Mis à jour le 19/12/2016 à 17:44 Publié le 27/12/2016 à 18:45
Ils ont décidé de quitter la ville pour vivre dans l'arrière-pays.

Ils ont décidé de quitter la ville pour vivre dans l'arrière-pays. F.Chavaroche et J-S Gino-Antomarchi

VIDEO. Retour à la nature, économies: ils ont choisi de quitter la ville pour l'arrière-pays

COMMENT TROUVER UN TOIT SANS SE RUINER? EPISODE 3/12. Trop cher de se loger en ville, ces "azuréens périphériques" ont décidé de s’exiler plus loin pour profiter d’un environnement plus sain et économiser un peu d’argent. Malgré les embouteillages et les contraintes d’une vie éloignée du centre-ville.

Ils habitent la "périphérie" d’une grande ville, souvent d’une métropole, à 20, 30 ou même parfois 70 kilomètres de leur lieu de travail. Au vert pour des raisons financières (loyers moins chers, surfaces plus grandes, calme et nature à disposition) ou par choix personnel (attachement à un mode de vie plus sain ou à des racines familiales), ils font l’aller-retour plusieurs fois par semaine.

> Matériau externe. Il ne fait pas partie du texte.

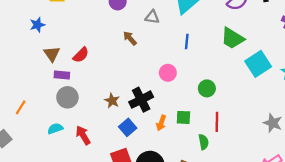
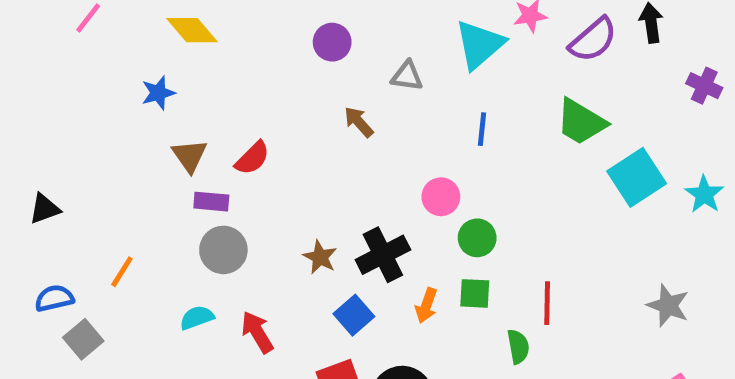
green circle: (207, 88) -> (477, 238), moved

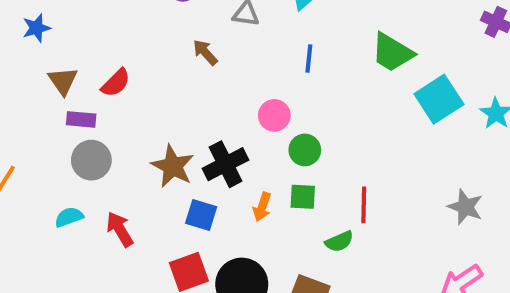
brown star: (320, 257) -> (173, 166), size x1.5
blue square: (354, 315) -> (201, 215), turned -32
green semicircle: (518, 347) -> (339, 241), turned 76

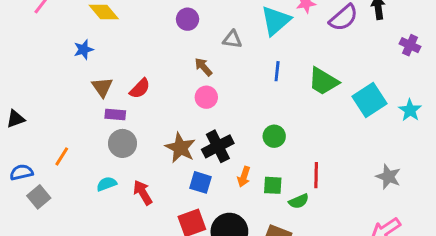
green trapezoid: (392, 52) -> (323, 81), moved
pink circle: (274, 115) -> (206, 97), moved
green square: (303, 197) -> (273, 185), moved

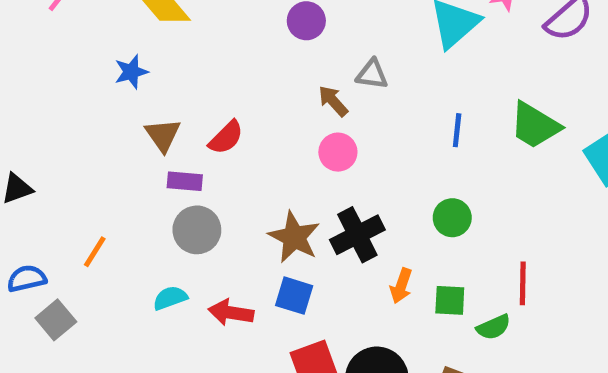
gray triangle: (232, 39) -> (372, 74), moved
blue line: (277, 71) -> (457, 130), moved
blue square: (201, 182) -> (294, 296), moved
red arrow: (143, 193) -> (231, 313), turned -50

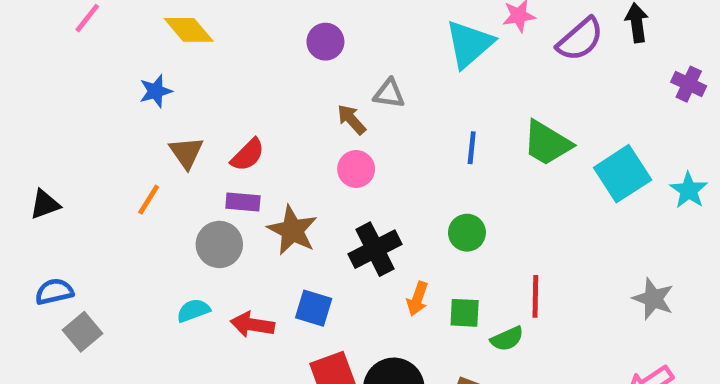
purple rectangle: (185, 181) -> (243, 202), moved
brown star: (294, 237) -> (292, 230), moved
orange line: (95, 252) -> (149, 200), moved

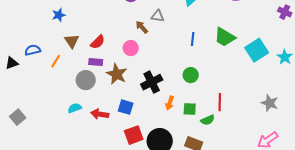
pink circle: (356, 169) -> (131, 48), moved
blue semicircle: (54, 292) -> (33, 50), moved
gray square: (83, 332) -> (18, 117), moved

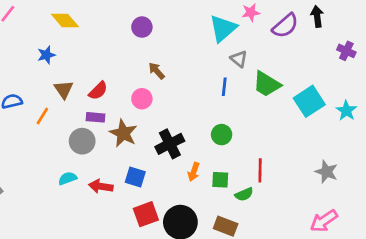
gray triangle: (158, 16) -> (239, 59), moved, turned 32

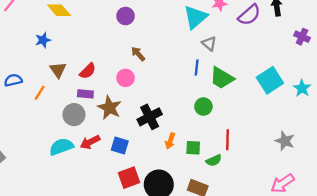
green trapezoid: (267, 84) -> (222, 78), moved
green circle: (222, 135) -> (203, 107), moved
cyan semicircle: (68, 178) -> (61, 147), size x1.5
red arrow: (101, 186) -> (90, 142), moved, turned -36

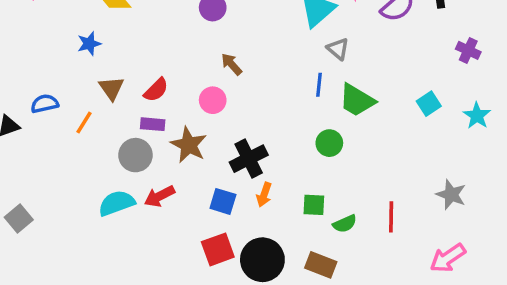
purple cross: (302, 37) -> (468, 50), moved
cyan square: (270, 80) -> (429, 104), size x0.6
red line: (228, 140) -> (391, 217), moved
orange arrow: (170, 141) -> (264, 195), moved
blue square: (120, 146) -> (223, 201), moved

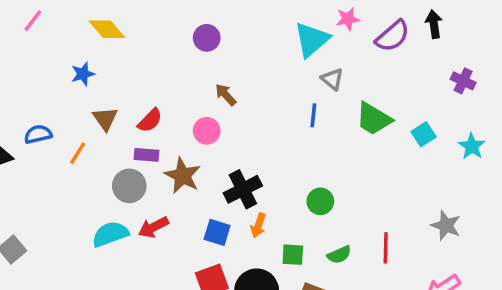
green trapezoid: (357, 100) -> (374, 119), moved
green circle: (329, 143) -> (320, 201), moved
green square: (314, 205) -> (293, 255), moved

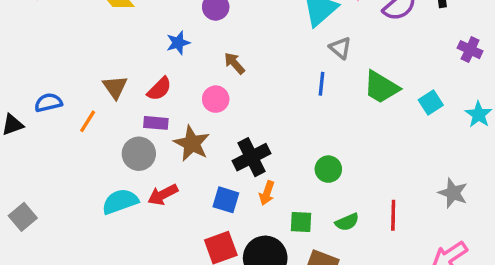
blue star: (83, 74) -> (178, 43), moved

Peu de ceux qui ont fait le chemin vers là-haut accepteraient de redescendre en centre-ville. "On avait beaucoup de préjugés au départ", confesse Lisa Giordano, 39 ans, mère de deux enfants de 24 mois et 8 ans et demie, qui est partie habiter à Gattières avec son mari. "Pour moi, c’est un rêve que les filles grandissent au village, même si c’est surtout l’argent qui...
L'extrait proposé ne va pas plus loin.